O finado é um ser humano muito sozinho. Passa o ano inteiro trancado naquela cova escura, sem ar, sem ninguém a quem recorrer para diminuir a sua solidão, quando muito tem a companhia de outros defuntos igualmente solitários, e somente uma vez a cada 365 dias recebe a visita de parentes e amigos. É no dia de finados, um dia como esse de hoje, que os vivos se lembram dos mortos, vão ao cemitério, acendem velas, botam flores, choram alguns minutos, depois ficam ali, impacientes, doidos para acabar a visita e voltarem ao aconchego dos bares, para curar o que chamam de mágoas num copo de cerveja.
Aí o defunto retorna à sua solidão, ao seu quarto escuro, à sua cova estreita e quente, aos vermes que lhe comem as entranhas, ao descanso incômodo e eterno do além.
Até parece que os vivos jamais morrerão. Pelo comportamento deles, julgam-se eternos. Tolos. Amanhã, todo dia, a cada instante, um sai da fila dos vivos para permitir um acréscimo na longa fila dos mortos. E então o que chegou ao hotel dos defuntos vai ver o que é bom pra tosse, vai beber do mesmo remédio, experimentar a mesma solidão, o mesmo quarto estreito, a mesma cova escura e quente.

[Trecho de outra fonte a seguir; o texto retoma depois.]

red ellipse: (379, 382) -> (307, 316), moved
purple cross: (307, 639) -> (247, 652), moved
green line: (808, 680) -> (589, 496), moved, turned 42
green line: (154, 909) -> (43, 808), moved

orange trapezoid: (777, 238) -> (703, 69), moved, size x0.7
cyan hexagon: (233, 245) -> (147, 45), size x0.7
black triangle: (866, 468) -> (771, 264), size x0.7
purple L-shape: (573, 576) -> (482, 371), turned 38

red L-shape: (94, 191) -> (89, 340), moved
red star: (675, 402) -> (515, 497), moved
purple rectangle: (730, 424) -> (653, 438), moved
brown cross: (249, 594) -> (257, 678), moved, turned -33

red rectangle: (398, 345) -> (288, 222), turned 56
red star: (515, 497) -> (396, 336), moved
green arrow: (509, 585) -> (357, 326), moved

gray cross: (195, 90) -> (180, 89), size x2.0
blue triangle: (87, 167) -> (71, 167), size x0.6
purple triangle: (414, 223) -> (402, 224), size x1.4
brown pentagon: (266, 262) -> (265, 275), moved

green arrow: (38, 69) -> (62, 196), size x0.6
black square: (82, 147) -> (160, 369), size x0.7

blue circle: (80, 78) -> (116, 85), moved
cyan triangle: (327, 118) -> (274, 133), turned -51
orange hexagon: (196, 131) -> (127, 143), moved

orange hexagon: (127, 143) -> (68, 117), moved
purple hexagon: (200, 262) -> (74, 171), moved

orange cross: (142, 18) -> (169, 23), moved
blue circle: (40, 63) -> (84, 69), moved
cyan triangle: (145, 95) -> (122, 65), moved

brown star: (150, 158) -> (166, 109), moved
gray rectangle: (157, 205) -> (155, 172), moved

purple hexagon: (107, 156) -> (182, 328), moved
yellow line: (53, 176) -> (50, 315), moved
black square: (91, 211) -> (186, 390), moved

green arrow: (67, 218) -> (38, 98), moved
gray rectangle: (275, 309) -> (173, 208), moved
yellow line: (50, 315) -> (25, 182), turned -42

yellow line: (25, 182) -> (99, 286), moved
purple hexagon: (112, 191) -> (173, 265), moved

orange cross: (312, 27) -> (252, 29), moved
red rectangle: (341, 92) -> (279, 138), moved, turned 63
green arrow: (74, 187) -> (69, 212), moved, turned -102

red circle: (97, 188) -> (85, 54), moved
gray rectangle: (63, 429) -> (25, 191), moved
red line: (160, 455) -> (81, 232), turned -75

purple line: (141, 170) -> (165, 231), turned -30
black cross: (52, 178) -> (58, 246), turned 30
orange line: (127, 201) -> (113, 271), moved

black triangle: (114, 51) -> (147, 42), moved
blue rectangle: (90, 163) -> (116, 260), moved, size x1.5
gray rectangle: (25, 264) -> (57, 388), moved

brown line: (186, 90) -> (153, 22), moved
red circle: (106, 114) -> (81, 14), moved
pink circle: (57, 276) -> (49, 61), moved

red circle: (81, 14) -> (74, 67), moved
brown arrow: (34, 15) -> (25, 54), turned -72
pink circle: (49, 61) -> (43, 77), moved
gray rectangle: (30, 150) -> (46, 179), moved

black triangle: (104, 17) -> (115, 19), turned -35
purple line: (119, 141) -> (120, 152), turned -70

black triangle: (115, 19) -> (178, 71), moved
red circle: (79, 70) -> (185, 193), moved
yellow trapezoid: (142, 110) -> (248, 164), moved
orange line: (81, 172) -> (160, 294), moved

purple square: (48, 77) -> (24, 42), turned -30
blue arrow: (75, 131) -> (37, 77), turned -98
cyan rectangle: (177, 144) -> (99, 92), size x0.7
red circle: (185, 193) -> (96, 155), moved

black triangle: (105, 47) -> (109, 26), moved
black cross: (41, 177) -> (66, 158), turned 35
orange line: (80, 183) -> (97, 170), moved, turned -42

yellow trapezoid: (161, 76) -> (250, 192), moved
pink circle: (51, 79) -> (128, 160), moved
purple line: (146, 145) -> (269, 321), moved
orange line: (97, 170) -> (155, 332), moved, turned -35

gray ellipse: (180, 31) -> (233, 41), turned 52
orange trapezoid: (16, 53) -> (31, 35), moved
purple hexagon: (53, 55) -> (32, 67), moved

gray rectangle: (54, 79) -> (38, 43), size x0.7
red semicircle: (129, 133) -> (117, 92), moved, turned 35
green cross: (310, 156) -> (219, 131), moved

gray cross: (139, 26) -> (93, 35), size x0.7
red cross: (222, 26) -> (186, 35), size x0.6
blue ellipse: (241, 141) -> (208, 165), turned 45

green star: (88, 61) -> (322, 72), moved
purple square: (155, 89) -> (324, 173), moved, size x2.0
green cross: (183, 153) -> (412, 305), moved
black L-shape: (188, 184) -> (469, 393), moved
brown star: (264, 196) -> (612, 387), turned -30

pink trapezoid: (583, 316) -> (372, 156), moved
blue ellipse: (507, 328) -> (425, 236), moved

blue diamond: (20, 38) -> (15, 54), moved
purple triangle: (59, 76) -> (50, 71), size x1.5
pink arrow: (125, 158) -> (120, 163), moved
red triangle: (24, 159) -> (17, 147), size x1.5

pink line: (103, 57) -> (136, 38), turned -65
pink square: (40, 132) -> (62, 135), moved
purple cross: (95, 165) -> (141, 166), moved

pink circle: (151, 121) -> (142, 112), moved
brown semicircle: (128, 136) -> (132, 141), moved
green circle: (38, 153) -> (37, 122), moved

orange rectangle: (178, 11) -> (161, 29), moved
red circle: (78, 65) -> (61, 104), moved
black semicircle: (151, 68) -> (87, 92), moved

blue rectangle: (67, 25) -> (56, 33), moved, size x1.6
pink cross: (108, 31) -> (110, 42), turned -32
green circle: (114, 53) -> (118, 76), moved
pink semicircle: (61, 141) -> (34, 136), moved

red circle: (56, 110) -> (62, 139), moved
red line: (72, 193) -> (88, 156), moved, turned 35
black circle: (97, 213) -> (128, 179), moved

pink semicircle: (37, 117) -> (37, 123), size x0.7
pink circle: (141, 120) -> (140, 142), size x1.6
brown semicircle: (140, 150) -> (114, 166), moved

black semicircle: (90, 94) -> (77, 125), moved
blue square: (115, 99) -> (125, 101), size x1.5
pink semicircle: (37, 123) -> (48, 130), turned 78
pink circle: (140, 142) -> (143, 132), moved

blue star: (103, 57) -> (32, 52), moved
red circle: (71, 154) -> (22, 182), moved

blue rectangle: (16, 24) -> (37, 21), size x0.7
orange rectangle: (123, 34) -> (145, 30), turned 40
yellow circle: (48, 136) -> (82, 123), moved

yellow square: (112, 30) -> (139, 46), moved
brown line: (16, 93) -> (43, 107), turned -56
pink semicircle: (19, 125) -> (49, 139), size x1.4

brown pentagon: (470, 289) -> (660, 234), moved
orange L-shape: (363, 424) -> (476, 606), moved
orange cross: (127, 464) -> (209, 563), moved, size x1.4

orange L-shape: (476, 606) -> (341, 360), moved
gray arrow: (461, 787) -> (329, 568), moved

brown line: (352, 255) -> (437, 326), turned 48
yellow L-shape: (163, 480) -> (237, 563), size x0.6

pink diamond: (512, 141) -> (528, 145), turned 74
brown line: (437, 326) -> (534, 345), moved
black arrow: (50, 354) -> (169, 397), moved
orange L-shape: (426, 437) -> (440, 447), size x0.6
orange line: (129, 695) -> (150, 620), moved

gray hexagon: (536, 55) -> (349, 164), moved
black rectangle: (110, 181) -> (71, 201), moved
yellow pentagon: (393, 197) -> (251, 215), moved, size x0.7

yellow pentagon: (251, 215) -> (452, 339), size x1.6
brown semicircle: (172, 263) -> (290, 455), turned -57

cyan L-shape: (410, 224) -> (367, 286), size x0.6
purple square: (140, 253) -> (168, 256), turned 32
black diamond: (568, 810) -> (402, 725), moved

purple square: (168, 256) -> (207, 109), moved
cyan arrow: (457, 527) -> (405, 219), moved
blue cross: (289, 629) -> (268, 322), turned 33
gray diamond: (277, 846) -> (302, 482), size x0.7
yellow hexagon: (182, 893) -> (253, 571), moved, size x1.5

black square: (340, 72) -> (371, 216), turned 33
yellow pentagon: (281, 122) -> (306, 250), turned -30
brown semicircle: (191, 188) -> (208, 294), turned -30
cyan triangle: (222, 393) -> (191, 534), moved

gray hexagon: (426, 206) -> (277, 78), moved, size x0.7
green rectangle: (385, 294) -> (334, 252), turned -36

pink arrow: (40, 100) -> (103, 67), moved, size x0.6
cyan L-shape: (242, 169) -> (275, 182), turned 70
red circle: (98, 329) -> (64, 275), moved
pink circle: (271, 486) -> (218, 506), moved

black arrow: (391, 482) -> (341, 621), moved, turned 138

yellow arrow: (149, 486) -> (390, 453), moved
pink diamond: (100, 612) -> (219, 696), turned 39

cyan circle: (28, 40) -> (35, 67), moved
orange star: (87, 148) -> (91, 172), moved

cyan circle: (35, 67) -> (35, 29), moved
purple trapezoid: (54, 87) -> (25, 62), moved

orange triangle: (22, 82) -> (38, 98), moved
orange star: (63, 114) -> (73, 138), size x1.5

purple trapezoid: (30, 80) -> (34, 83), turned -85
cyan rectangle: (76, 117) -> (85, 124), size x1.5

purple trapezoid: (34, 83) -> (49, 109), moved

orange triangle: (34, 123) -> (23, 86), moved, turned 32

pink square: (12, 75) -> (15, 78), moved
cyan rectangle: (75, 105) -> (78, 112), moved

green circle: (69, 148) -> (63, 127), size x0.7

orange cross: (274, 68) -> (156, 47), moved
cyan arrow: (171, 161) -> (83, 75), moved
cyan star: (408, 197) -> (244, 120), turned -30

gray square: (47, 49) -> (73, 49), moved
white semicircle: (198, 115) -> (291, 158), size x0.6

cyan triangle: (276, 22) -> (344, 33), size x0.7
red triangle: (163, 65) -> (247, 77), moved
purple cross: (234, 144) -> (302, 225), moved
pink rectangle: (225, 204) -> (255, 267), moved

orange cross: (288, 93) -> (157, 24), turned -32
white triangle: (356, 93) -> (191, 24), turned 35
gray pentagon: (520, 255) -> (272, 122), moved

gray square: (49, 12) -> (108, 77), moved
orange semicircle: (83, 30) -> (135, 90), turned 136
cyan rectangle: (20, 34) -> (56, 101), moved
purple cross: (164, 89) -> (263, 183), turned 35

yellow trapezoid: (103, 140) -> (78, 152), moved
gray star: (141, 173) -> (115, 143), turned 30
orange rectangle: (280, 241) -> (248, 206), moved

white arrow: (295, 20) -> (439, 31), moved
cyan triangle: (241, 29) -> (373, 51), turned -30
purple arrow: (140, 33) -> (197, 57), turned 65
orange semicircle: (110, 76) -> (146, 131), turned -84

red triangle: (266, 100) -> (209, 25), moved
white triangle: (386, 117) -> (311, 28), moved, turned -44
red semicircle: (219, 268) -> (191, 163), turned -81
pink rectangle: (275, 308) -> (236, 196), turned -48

Deve ser por isso que os defuntos de posses optam pela cremação. Sentem o torar do fogo, mas em poucos minutos viram cinzas e vão enfeitar vales, rios, mares e açudes, transformando-se em pó sem o inconveniente de virarem comida de lombrigas, de ratos, de bichos que habitam o submundo da terra. Esse tal de crematório deveria ser comprado pelo SUS e disponibilizado a todo mundo. Acabaria a superlotação dos cemitérios, possibilitaria ao defunto um jeito mais cômodo de enfrentar o pós morte e dava um fim à essa feira de flores e velas que enche o saco de quem chega aos cemitérios, no dia de finados, para visitar algum familiar defunto. Só haveria uma ruindade nisso tudo: nós não comeríamos mais aqueles jambos lindos que os moços do distrito mecânico colhem no cemitério e nos vendem à cada manhã de safra.
Nesse dia de finados, claro que constato o quanto anda desfalcado o meu time de vivos. Aqui já não mora mais o velho Miguel Lucena, o pai mais paizão que existiu na terra; também se foi dona Emília, minha mãe que não esqueço e que muita falta me faz; não tenho mais os manos Zezão, Galego e Carlinhos, além de amigos, incontáveis amigos, cujos nomes não declino para que algum, esquecido na relação dos citados, não fique com mágoa lá na cova estreita do seu cemitério. A todos, tributo a minha saudade que não morre, a minha lembrança sempre viva e o meu até logo, pois sei, com todas as letras, que qualquer dia desses vou ser vizinho deles na solidão dos que morrem.